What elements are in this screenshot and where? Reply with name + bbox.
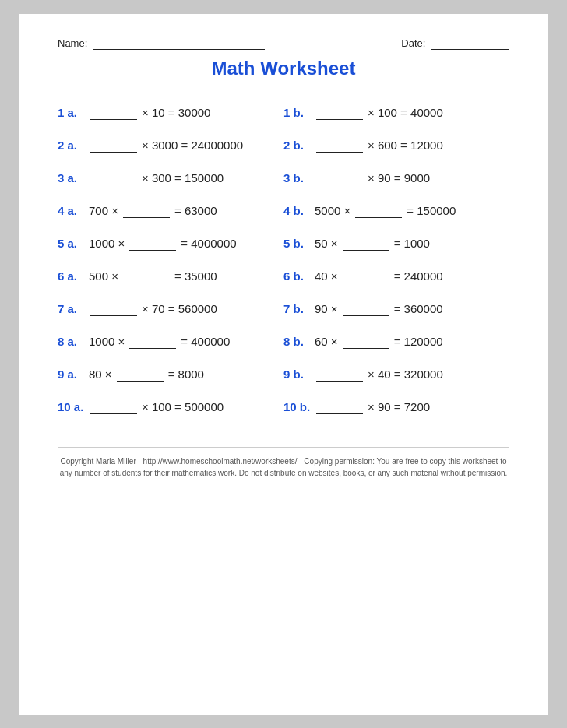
problem-equation: 1000 × = 400000 bbox=[89, 335, 230, 349]
answer-blank[interactable] bbox=[316, 139, 363, 153]
date-field[interactable] bbox=[431, 37, 509, 50]
problem-equation: × 3000 = 24000000 bbox=[89, 139, 243, 153]
problem-label: 7 b. bbox=[284, 302, 315, 315]
answer-blank[interactable] bbox=[343, 237, 389, 251]
problem-label: 6 a. bbox=[58, 269, 89, 283]
name-section: Name: bbox=[58, 37, 265, 50]
page-title: Math Worksheet bbox=[58, 58, 509, 79]
answer-blank[interactable] bbox=[90, 302, 137, 316]
answer-blank[interactable] bbox=[343, 335, 389, 349]
problem-cell: 2 a. × 3000 = 24000000 bbox=[58, 129, 284, 162]
problem-label: 9 b. bbox=[284, 368, 315, 381]
problem-cell: 6 a.500 × = 35000 bbox=[58, 260, 284, 293]
problem-cell: 9 b. × 40 = 320000 bbox=[284, 358, 509, 391]
problem-equation: × 100 = 40000 bbox=[315, 106, 443, 120]
answer-blank[interactable] bbox=[343, 302, 389, 316]
problem-label: 3 b. bbox=[284, 171, 315, 185]
answer-blank[interactable] bbox=[117, 368, 164, 382]
problem-equation: × 90 = 7200 bbox=[315, 400, 430, 414]
problem-label: 2 b. bbox=[284, 139, 315, 152]
problem-label: 9 a. bbox=[58, 368, 89, 381]
problem-label: 7 a. bbox=[58, 302, 89, 315]
problem-equation: × 70 = 560000 bbox=[89, 302, 217, 316]
problem-label: 10 a. bbox=[58, 400, 89, 413]
problem-label: 2 a. bbox=[58, 139, 89, 152]
answer-blank[interactable] bbox=[90, 171, 137, 185]
problem-cell: 7 a. × 70 = 560000 bbox=[58, 293, 284, 325]
answer-blank[interactable] bbox=[355, 204, 402, 218]
problem-label: 10 b. bbox=[284, 400, 315, 413]
answer-blank[interactable] bbox=[129, 237, 176, 251]
problem-label: 5 a. bbox=[58, 237, 89, 250]
problem-equation: 40 × = 240000 bbox=[315, 269, 443, 283]
problem-cell: 6 b.40 × = 240000 bbox=[284, 260, 509, 293]
problem-equation: × 10 = 30000 bbox=[89, 106, 210, 120]
problem-cell: 8 b.60 × = 120000 bbox=[284, 325, 509, 358]
problem-equation: 80 × = 8000 bbox=[89, 368, 204, 382]
problems-grid: 1 a. × 10 = 300001 b. × 100 = 400002 a. … bbox=[58, 97, 509, 424]
problem-equation: 90 × = 360000 bbox=[315, 302, 443, 316]
answer-blank[interactable] bbox=[316, 400, 363, 414]
problem-equation: × 100 = 500000 bbox=[89, 400, 224, 414]
answer-blank[interactable] bbox=[90, 400, 137, 414]
problem-cell: 5 a.1000 × = 4000000 bbox=[58, 227, 284, 260]
problem-equation: 700 × = 63000 bbox=[89, 204, 217, 218]
answer-blank[interactable] bbox=[129, 335, 176, 349]
problem-equation: 500 × = 35000 bbox=[89, 269, 217, 283]
answer-blank[interactable] bbox=[90, 106, 137, 120]
problem-cell: 1 b. × 100 = 40000 bbox=[284, 97, 509, 129]
problem-label: 6 b. bbox=[284, 269, 315, 283]
problem-cell: 3 b. × 90 = 9000 bbox=[284, 162, 509, 195]
copyright-text: Copyright Maria Miller - http://www.home… bbox=[58, 447, 509, 479]
problem-label: 4 a. bbox=[58, 204, 89, 217]
problem-label: 8 b. bbox=[284, 335, 315, 348]
answer-blank[interactable] bbox=[90, 139, 137, 153]
problem-equation: 60 × = 120000 bbox=[315, 335, 443, 349]
answer-blank[interactable] bbox=[316, 106, 363, 120]
problem-equation: 50 × = 1000 bbox=[315, 237, 430, 251]
date-label: Date: bbox=[401, 37, 425, 49]
name-label: Name: bbox=[58, 37, 87, 49]
problem-equation: 1000 × = 4000000 bbox=[89, 237, 237, 251]
problem-label: 1 a. bbox=[58, 106, 89, 119]
problem-label: 5 b. bbox=[284, 237, 315, 250]
problem-label: 1 b. bbox=[284, 106, 315, 119]
problem-cell: 2 b. × 600 = 12000 bbox=[284, 129, 509, 162]
problem-equation: × 600 = 12000 bbox=[315, 139, 443, 153]
problem-cell: 3 a. × 300 = 150000 bbox=[58, 162, 284, 195]
problem-cell: 7 b.90 × = 360000 bbox=[284, 293, 509, 325]
problem-label: 4 b. bbox=[284, 204, 315, 217]
problem-label: 3 a. bbox=[58, 171, 89, 185]
date-section: Date: bbox=[401, 37, 509, 50]
problem-cell: 4 b.5000 × = 150000 bbox=[284, 195, 509, 227]
answer-blank[interactable] bbox=[316, 368, 363, 382]
name-field[interactable] bbox=[93, 37, 265, 50]
answer-blank[interactable] bbox=[123, 204, 170, 218]
problem-cell: 10 a. × 100 = 500000 bbox=[58, 391, 284, 424]
problem-equation: × 40 = 320000 bbox=[315, 368, 443, 382]
problem-equation: 5000 × = 150000 bbox=[315, 204, 456, 218]
problem-cell: 8 a.1000 × = 400000 bbox=[58, 325, 284, 358]
worksheet-page: Name: Date: Math Worksheet 1 a. × 10 = 3… bbox=[19, 14, 548, 715]
answer-blank[interactable] bbox=[316, 171, 363, 185]
answer-blank[interactable] bbox=[123, 269, 170, 283]
problem-cell: 10 b. × 90 = 7200 bbox=[284, 391, 509, 424]
answer-blank[interactable] bbox=[343, 269, 389, 283]
problem-label: 8 a. bbox=[58, 335, 89, 348]
header-line: Name: Date: bbox=[58, 37, 509, 50]
problem-cell: 1 a. × 10 = 30000 bbox=[58, 97, 284, 129]
problem-cell: 9 a.80 × = 8000 bbox=[58, 358, 284, 391]
problem-cell: 4 a.700 × = 63000 bbox=[58, 195, 284, 227]
problem-equation: × 90 = 9000 bbox=[315, 171, 430, 185]
problem-equation: × 300 = 150000 bbox=[89, 171, 224, 185]
problem-cell: 5 b.50 × = 1000 bbox=[284, 227, 509, 260]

◇ ◇ ◇ ◇ ◇ ◇ ◇

REQUIREMENT:
The lines that contain the word "section" are wanted; copy each of them from the records.

TASK RESULT:
name-section: Name: bbox=[58, 37, 265, 50]
date-section: Date: bbox=[401, 37, 509, 50]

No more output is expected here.